This is the mail archive of the
glibc-bugs@sources.redhat.com
mailing list for the glibc project.
[Bug libc/322] New: Calling dcgettext(3) simultaneously sometimes causes segmentation fault.
- From: "maeda dot naoaki at jp dot fujitsu dot com" <sourceware-bugzilla at sources dot redhat dot com>
- To: glibc-bugs at sources dot redhat dot com
- Date: 12 Aug 2004 09:35:13 -0000
- Subject: [Bug libc/322] New: Calling dcgettext(3) simultaneously sometimes causes segmentation fault.
- Reply-to: sourceware-bugzilla at sources dot redhat dot com
Overview Description:
Calling dcgettext(3) simultaneously in multi-thread application
sometimes causes segmentation fault. However, it doesn't occur in
C or POSIX locale.
Steps to Reproduce:
1) Compile the following test.c with -lpthread and
generate a.out. (gcc test.c -lpthread)
2) Run test.sh
Segmentation fault occurs in several minutes.
---------- test.c
#include <string.h>
#include <pthread.h>
#include <locale.h>
static void *xxx(void *arg)
{
dcgettext("libc", "No such process", LC_MESSAGES);
}
main()
{
pthread_t tid1, tid2;
setlocale(LC_ALL, "");
pthread_create(&tid1, NULL, xxx, (void *)2);
pthread_create(&tid2, NULL, xxx, (void *)3);
pthread_join(tid1, NULL);
pthread_join(tid2, NULL);
}
---------
--------- test.sh
#!/bin/bash
ulimit -c unlimited
# Problem doesn't occur in C locale
export LANG=ja_JP.eucJP
while :
do
./a.out
if [ $? -ne 0 ]
then
echo "segmentation fault occured"
exit
fi
done
---------
Actual Results:
The test program crashed.
Expected Results:
The test program never cause segmentation fault.
Build Data & Platform:
glibc 2.3.2 on Linux 2.4.21
Additional Information:
dcgettext(3) and related subroutines _nl_find_domain() and _nl_load_domain()
have the following three race conditions.
1) dcgettext(3) uses tfind() and tsearch() to manage translated cache, but
it is not locked.
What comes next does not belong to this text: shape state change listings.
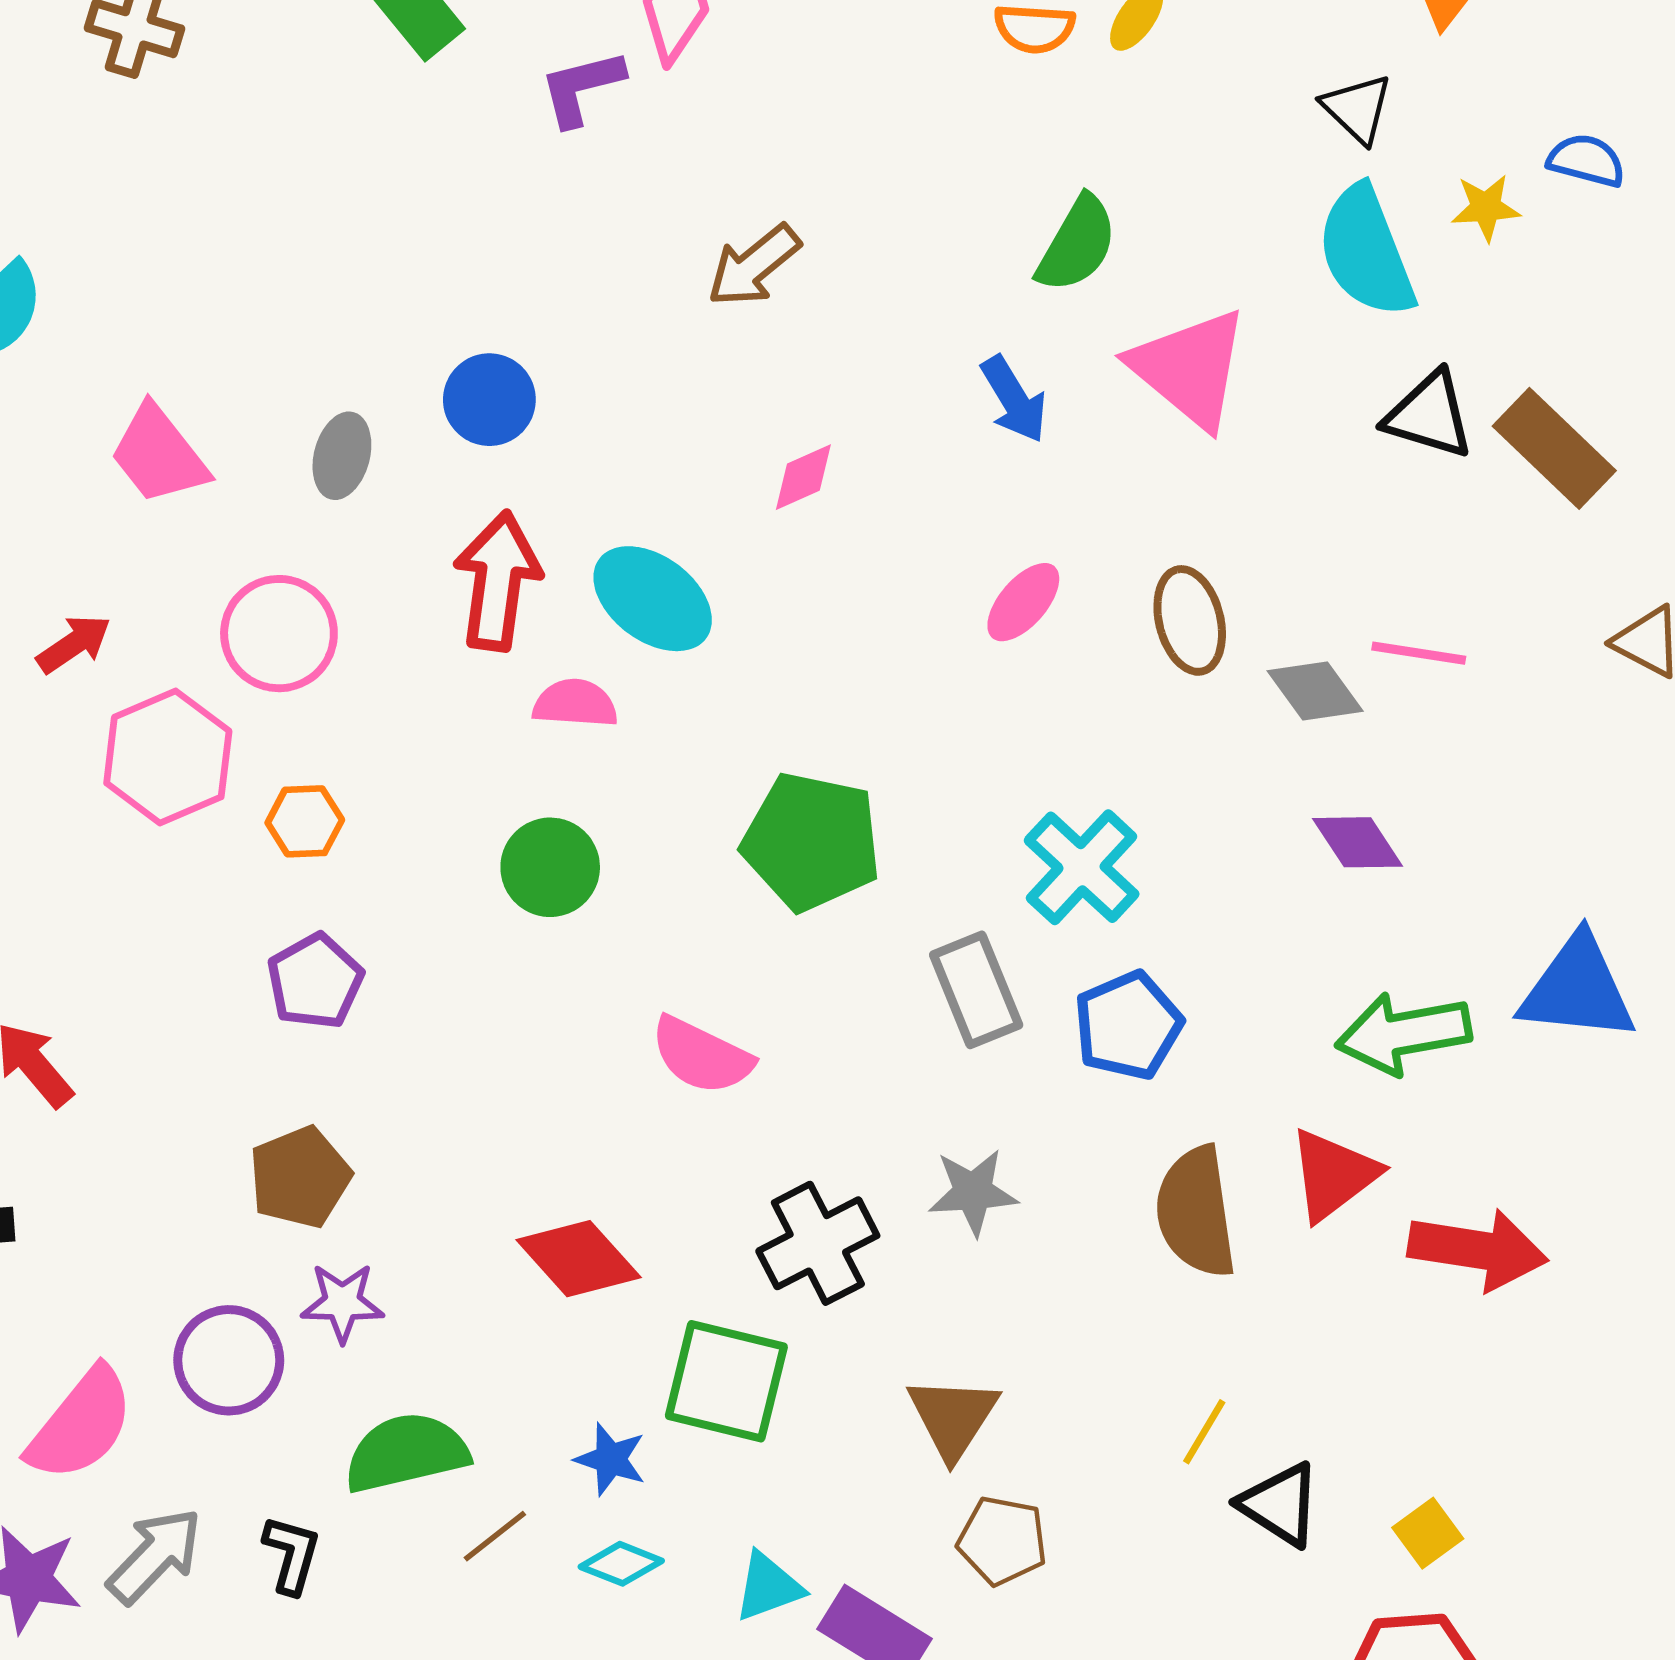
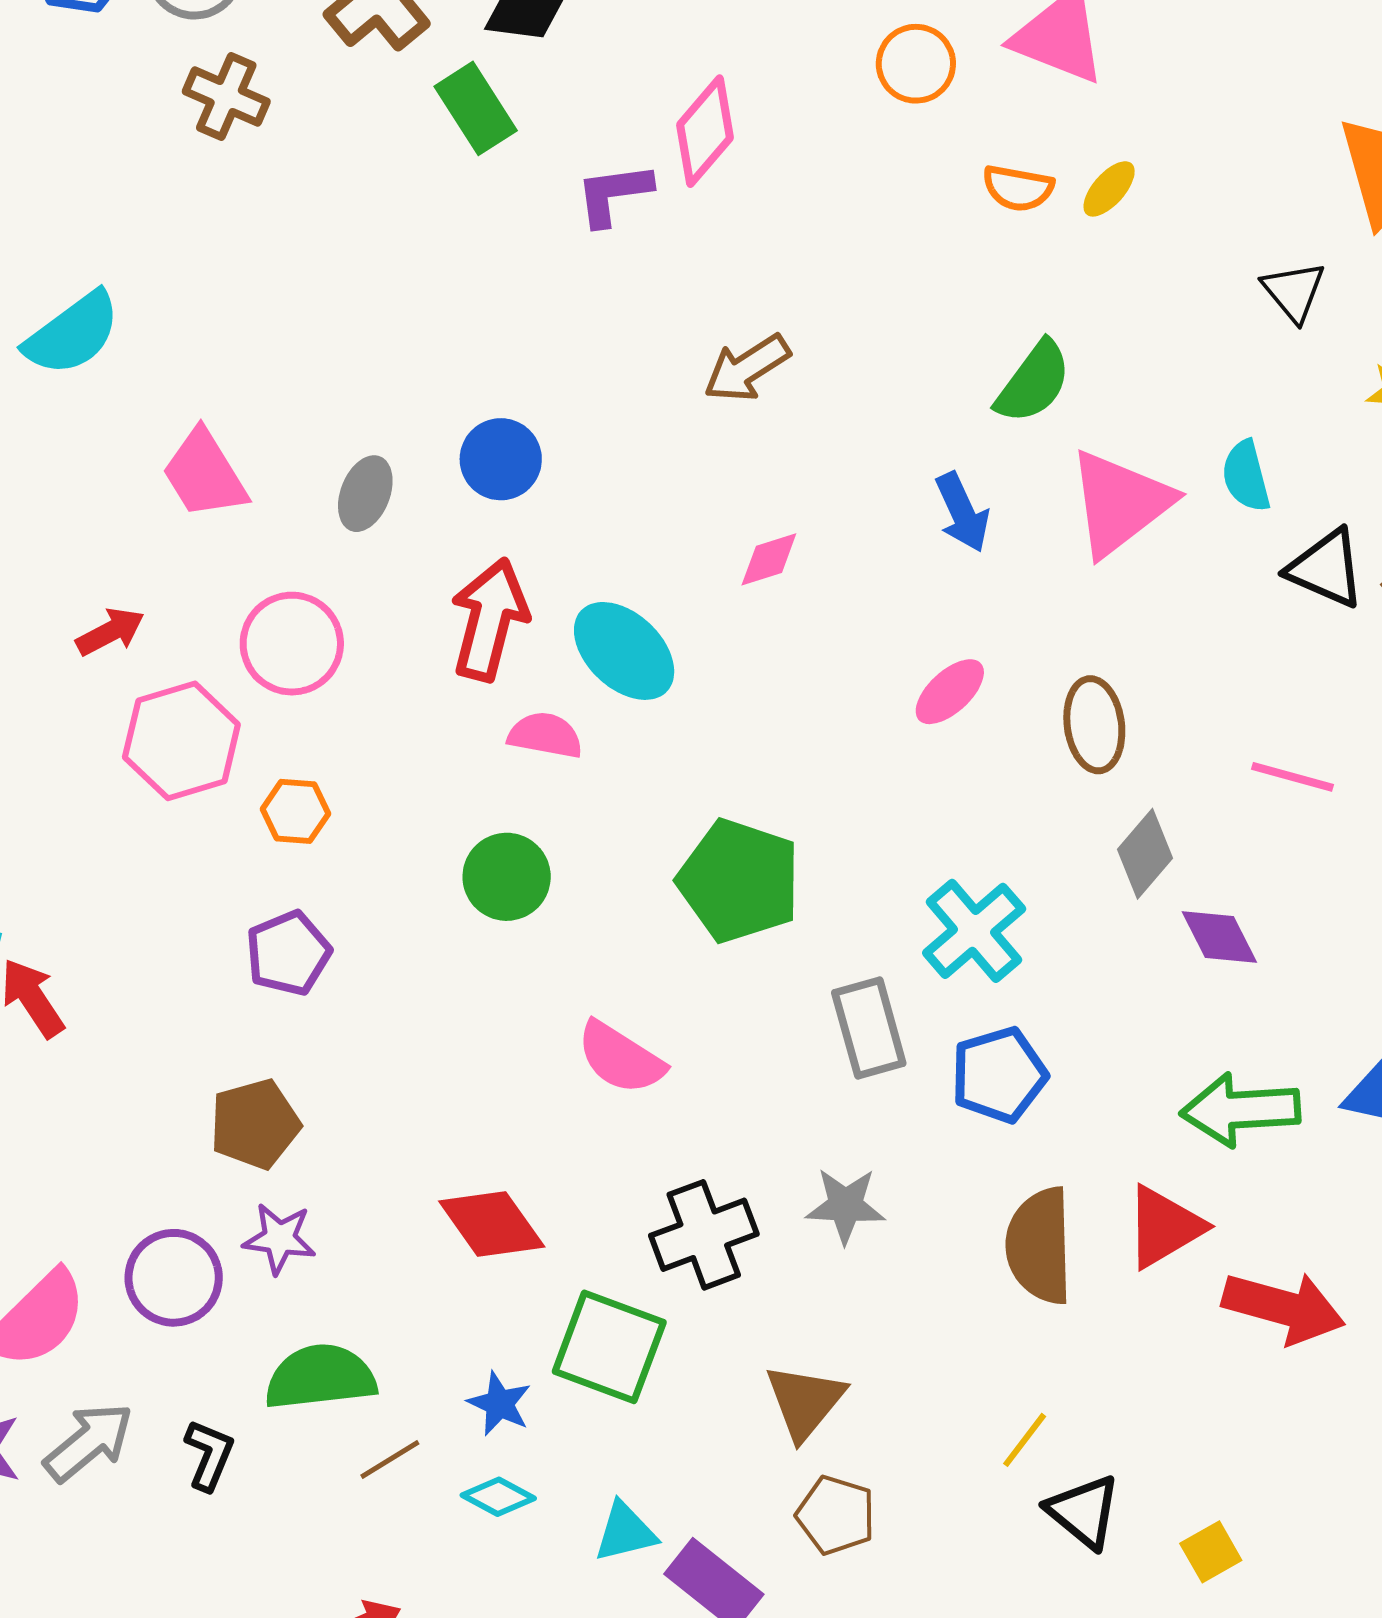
cyan semicircle: (1366, 251) -> (1246, 476), moved, size x0.6
pink triangle: (1190, 368) -> (1120, 503), turned 36
gray diamond: (1315, 691) -> (1145, 854), moved, turned 70

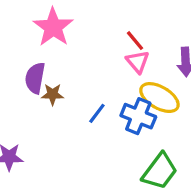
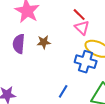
brown star: (53, 94) -> (44, 42), moved
blue line: (97, 113) -> (63, 91), moved

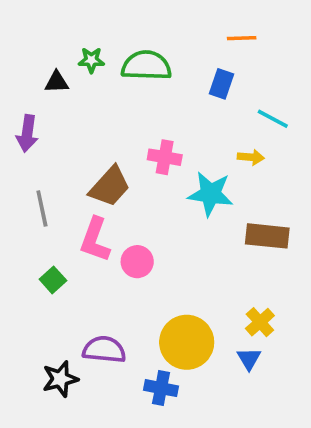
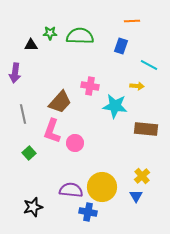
purple semicircle: (104, 350) -> (71, 190), moved

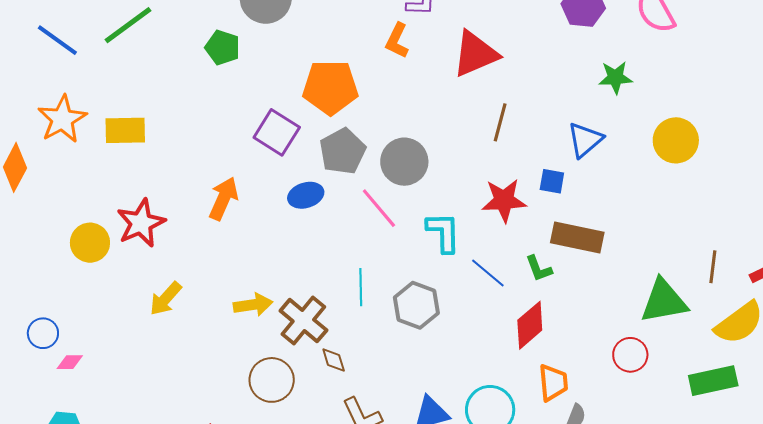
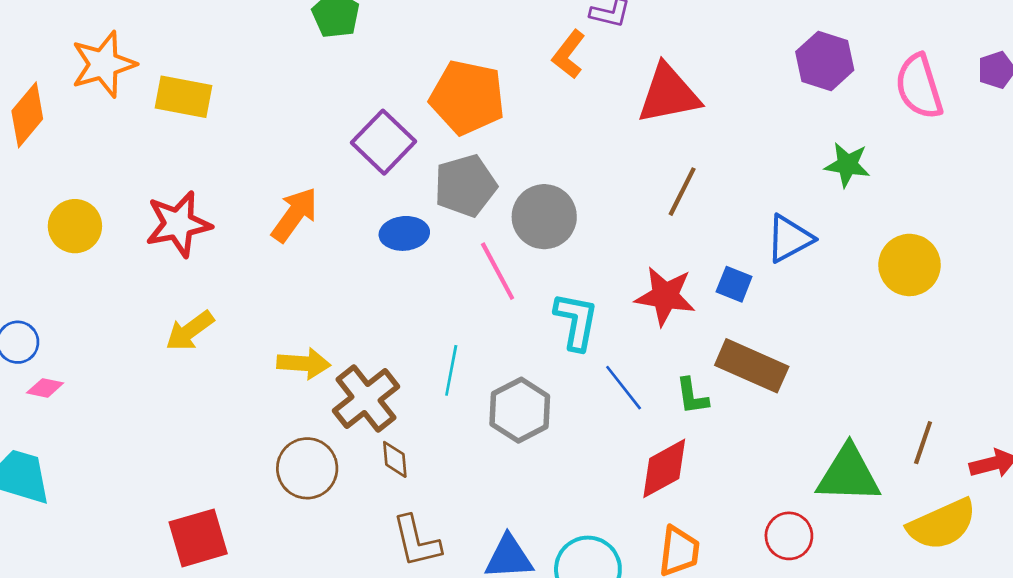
yellow circle: (90, 243) -> (75, 226), moved

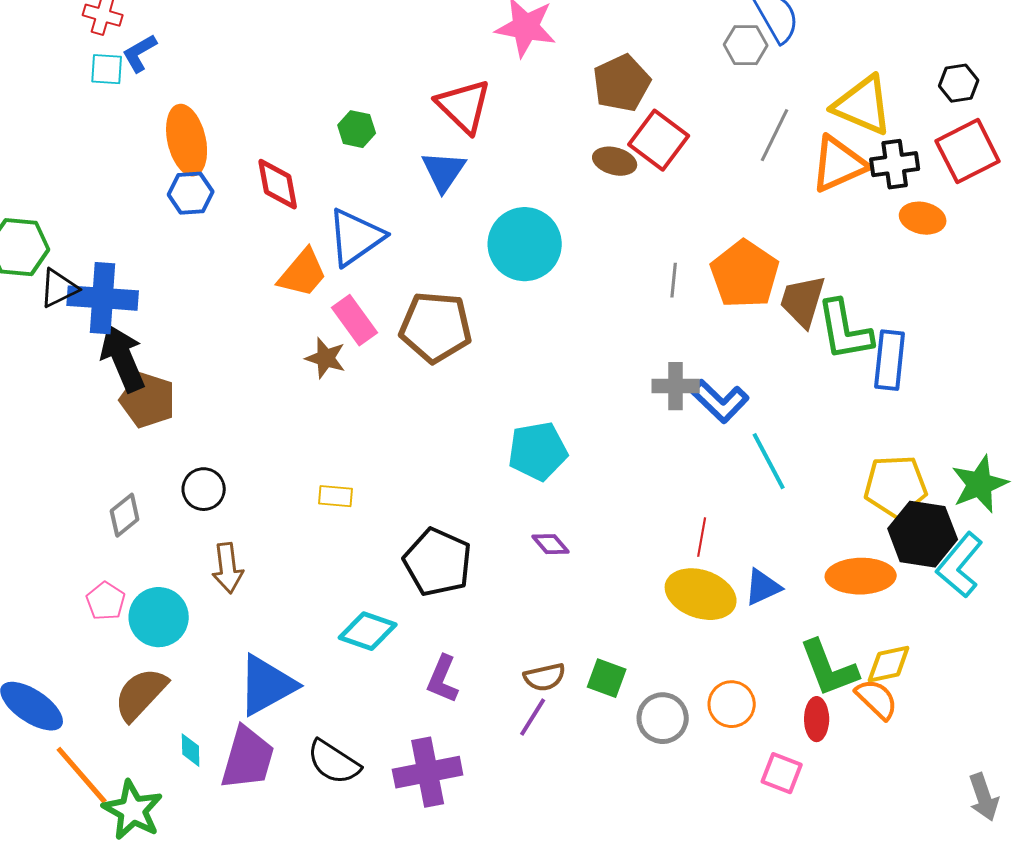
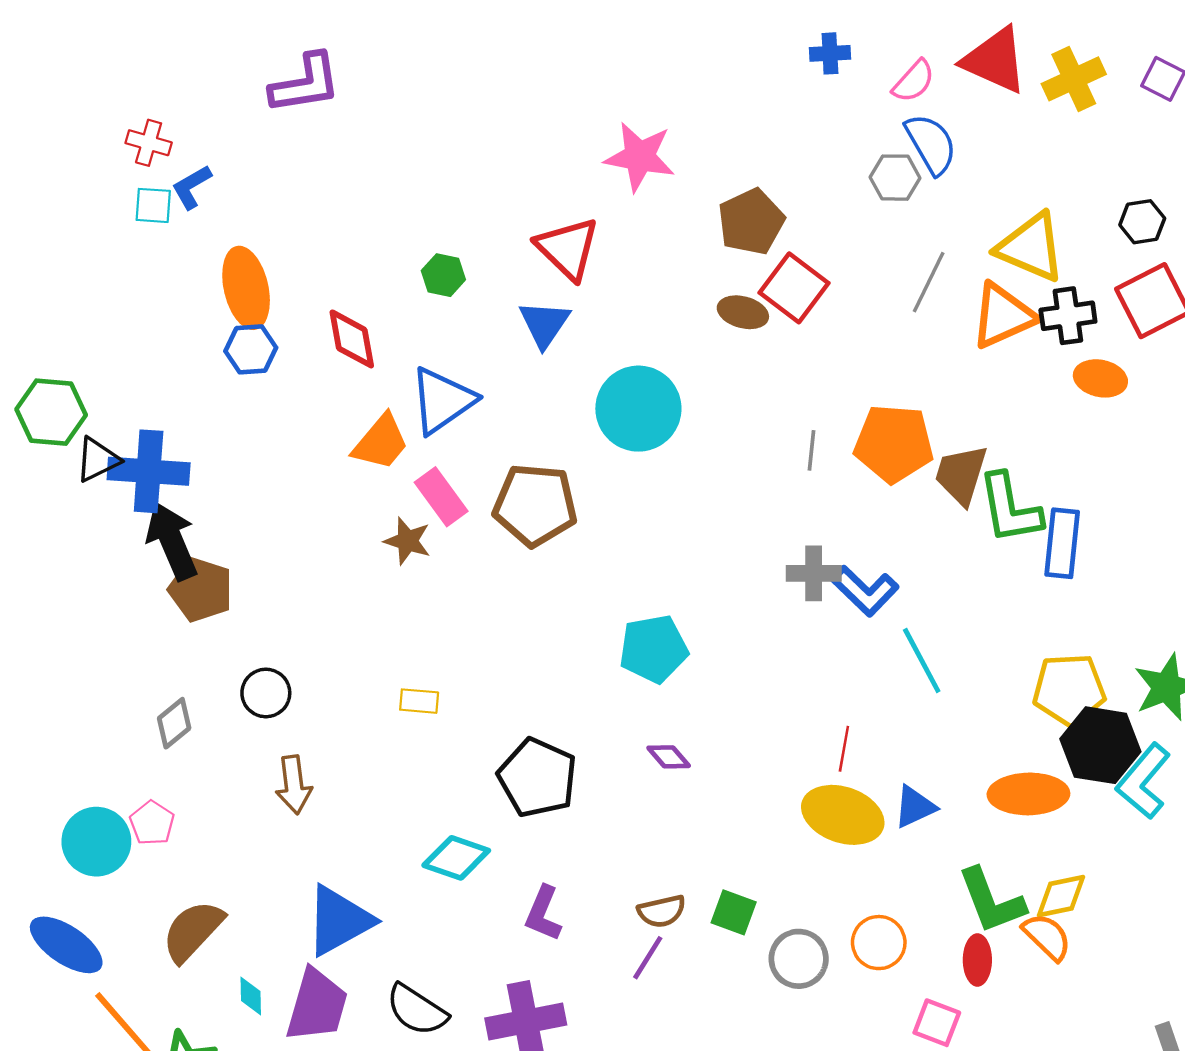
orange pentagon: (745, 274) -> (894, 443), turned -30
cyan circle: (159, 617) -> (96, 842), moved

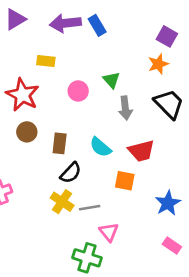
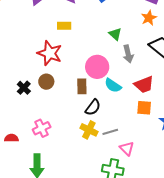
pink circle: (78, 91) -> (97, 67), moved, size x1.5
brown circle: (27, 132) -> (46, 82), moved
orange square: (125, 181) -> (144, 108), moved

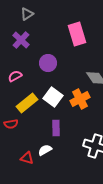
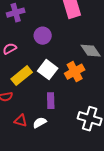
purple cross: (21, 40) -> (16, 13), turned 30
red triangle: (27, 158) -> (21, 121), moved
Although dcgettext(3) hold _nl_state_lock reader lock,
it can be run concurrently. When one dcgettext() is looking up the
translated cache with tfind(), it is possible that another dcgettext()
register new cache entry with tsearch(). This condition leads SIGSEGV.
Attached patch1 fix the problem by reader-writer lock, and calling tfind()
holds a reader lock, calling tsearch() holds a writer lock.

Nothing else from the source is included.